Juk is Korean savory rice porridge, and it comes in many forms. The grains of rice can be fully ground, partially ground, or left whole, for a range of potential textures. Add-ins can be anything from chicken or beef to abalone, jujubes, nuts, pumpkin, and more. Its generally mild flavor and soft texture make it the kind of comfort food that’s ideal for feeding the sick, the elderly, and babies, but it’s definitely not limited to those groups—anyone can enjoy a warming bowl of juk at any time.

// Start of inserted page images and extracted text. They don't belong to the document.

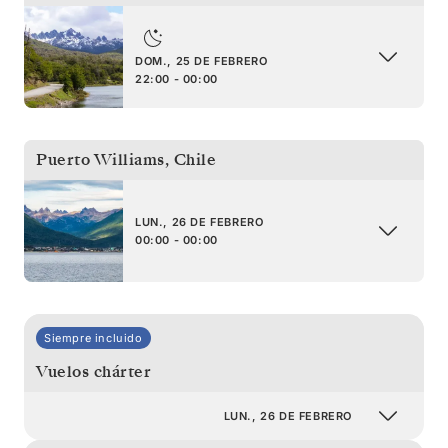
DOM., 25 DE FEBRERO
22:00 - 00:00
Puerto Williams
,
Chile
LUN., 26 DE FEBRERO
00:00 - 00:00
Siempre incluido
Vuelos chárter
LUN., 26 DE FEBRERO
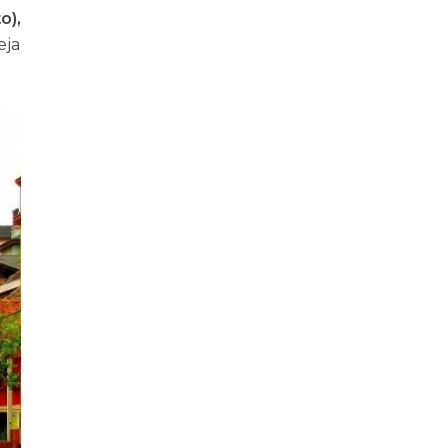
o),
ja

This recipe is for a classic dak (chicken) juk, and while it’s a fundamentally simple preparation, there are a few key details that ensure great results. Firstly, you’ll want to mince the vegetables (in this case, that’s carrot, onion, and zucchini) as finely as possible—ideally to a size comparable to the grains of rice themselves, allowing a seamless textural interplay of vegetables and rice. Cut larger, and the vegetables in this particular recipe seem clunky and awkward.*
*Do note that our recipe times do not include prepping the ingredient list, so if your knife skills aren’t great, you should allot extra time for all that fine chopping.
Also critically important is the quality of the broth you use. Yes, you can make a quick juk with store-bought stock and some bits of leftover cooked chicken, but you’ll get far better flavor if you make your own. This is a dish of few ingredients, after all, so the ones you use really show through. It’s not too much trouble—just simmer a whole chicken in a pot with water and aromatics—but it does take some time, since you need to make the broth first (though that time coincides with the soaking time for the rice, so you’re not really speeding up the process if you skip making the broth from scratch).

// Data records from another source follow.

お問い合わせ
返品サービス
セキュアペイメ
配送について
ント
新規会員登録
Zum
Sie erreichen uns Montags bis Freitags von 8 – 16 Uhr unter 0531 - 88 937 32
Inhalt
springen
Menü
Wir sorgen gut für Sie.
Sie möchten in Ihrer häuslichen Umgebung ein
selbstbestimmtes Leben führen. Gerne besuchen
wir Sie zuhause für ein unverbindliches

Finally, it’s crucial that you sauté the rice in oil before adding the broth. This develops the rice’s flavor, just as it does in an Italian risotto. Furthermore, Serious Eats recipe contributor and Korean-cooking expert Seoyoung Jung says that toasting the rice also helps ensure the grains remain whole even as they meld into the porridge, a texture that she describes as “still alive,” and one that’s important to a well-made juk of this style.